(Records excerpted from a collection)

##############################

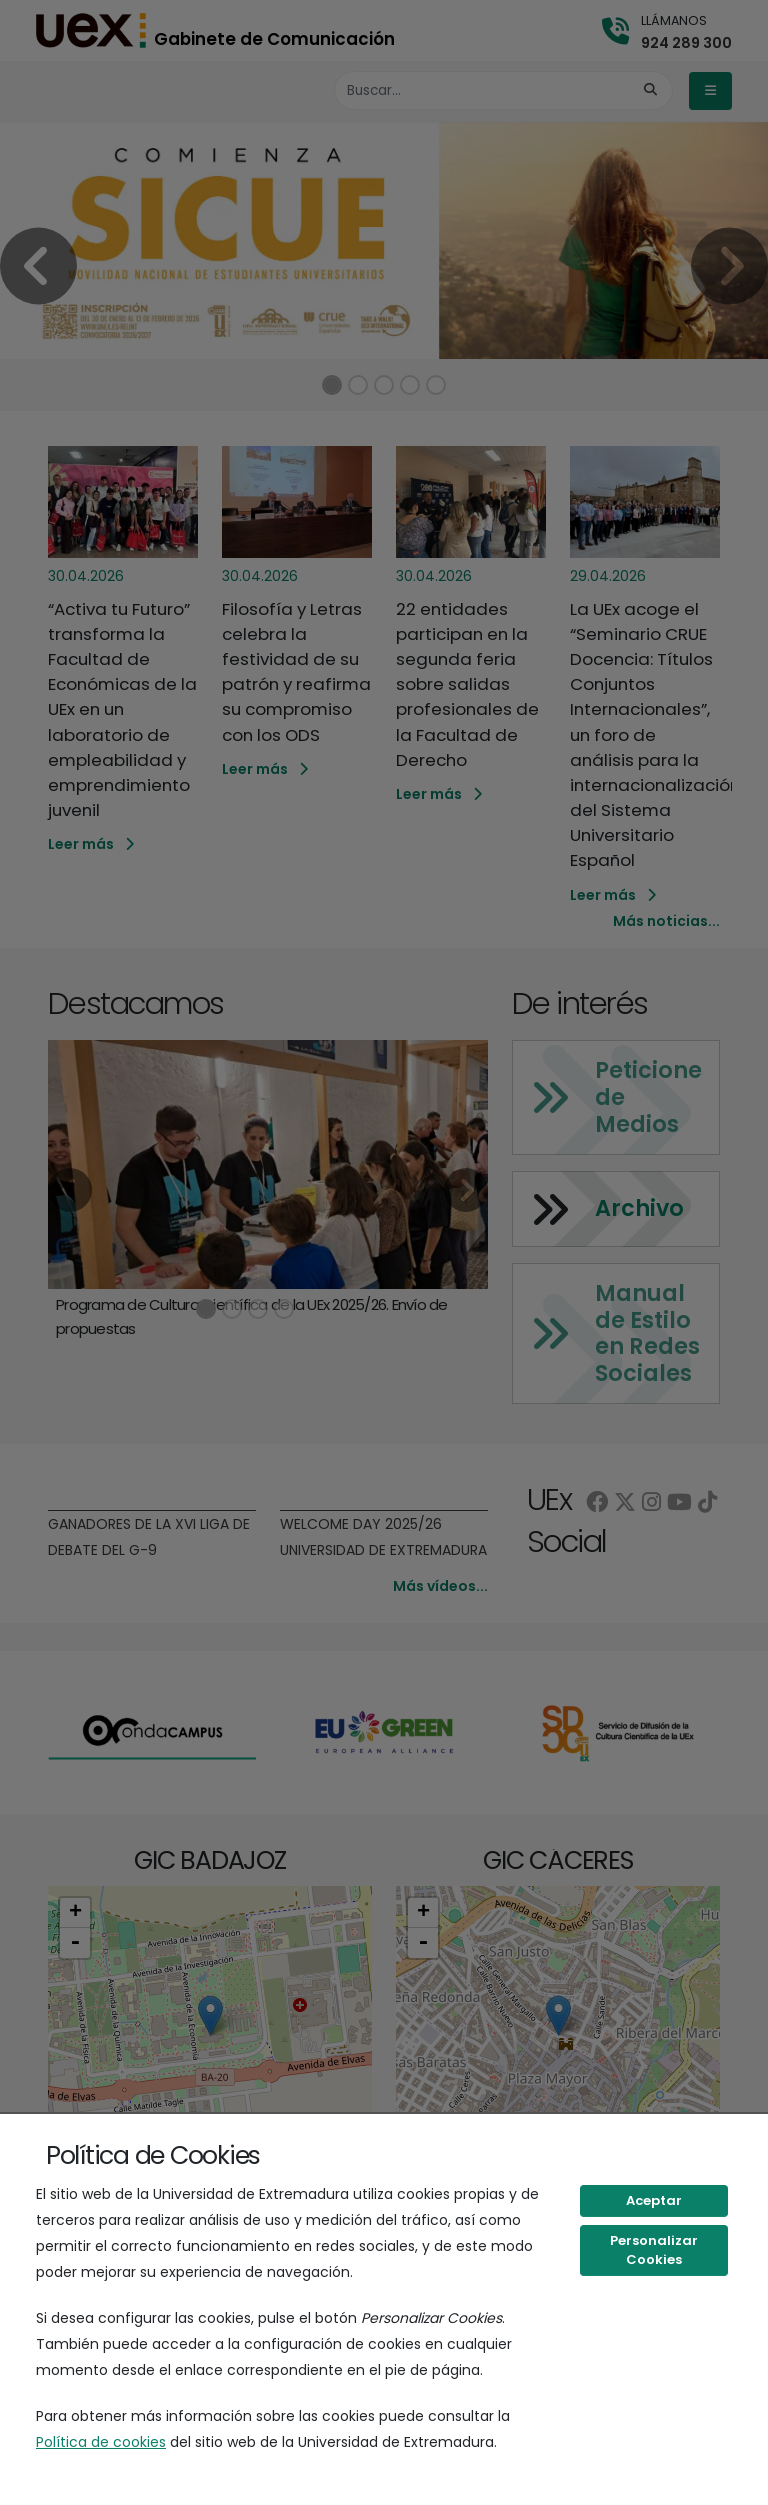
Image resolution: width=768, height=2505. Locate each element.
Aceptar (654, 2200)
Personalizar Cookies (654, 2250)
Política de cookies (101, 2442)
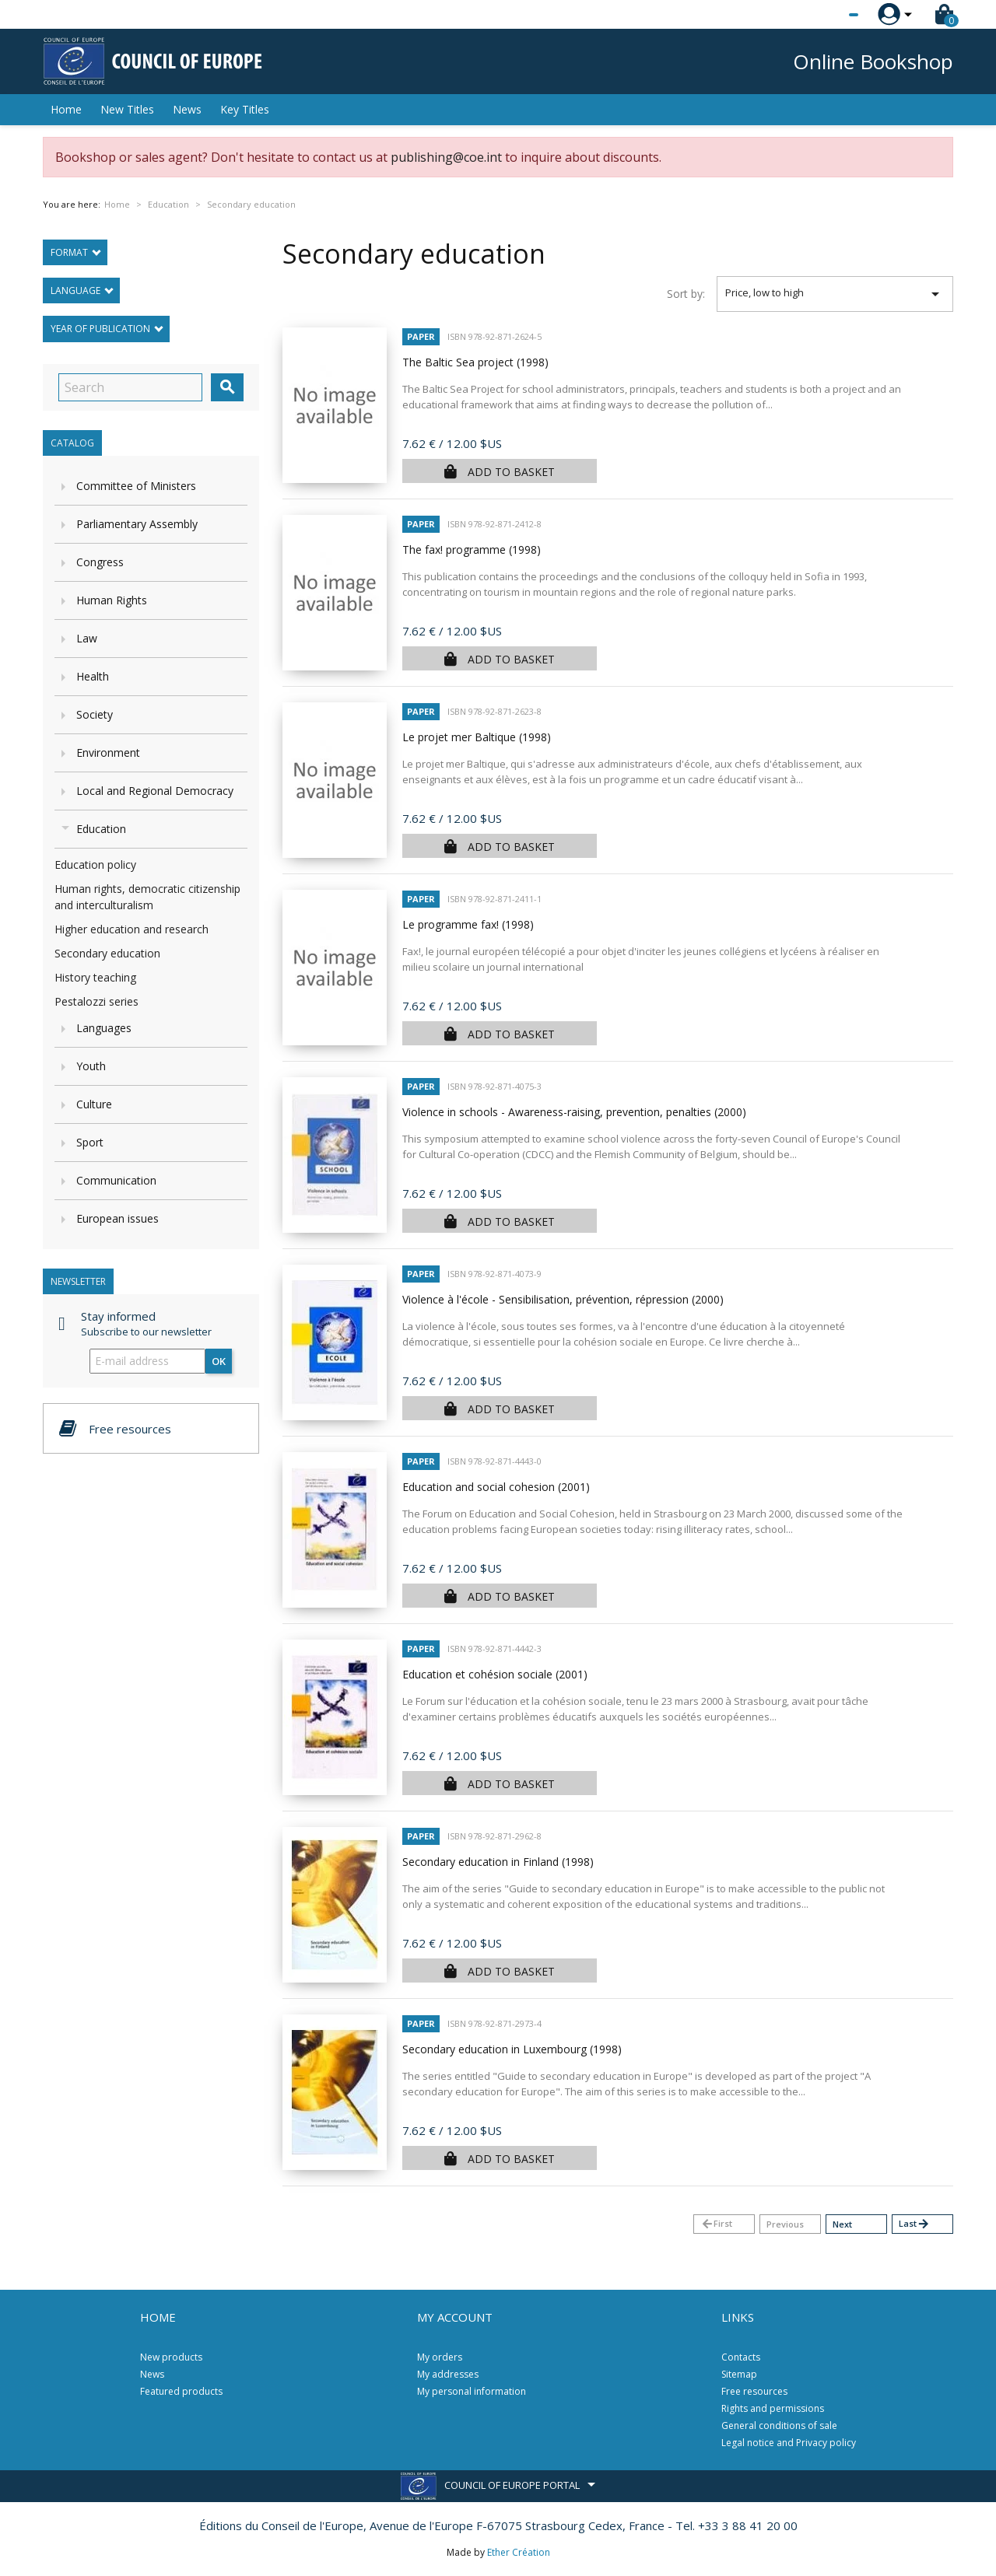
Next (842, 2224)
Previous (785, 2224)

##############################

■ Work request
The job here is to retype the data exactly, with no pictures included.

■ Written response
Image resolution: width=768, height=2505. Locate each element.
Aceptar (654, 2200)
Personalizar Cookies (654, 2250)
Política de cookies (101, 2442)
Next (842, 2224)
Previous (785, 2224)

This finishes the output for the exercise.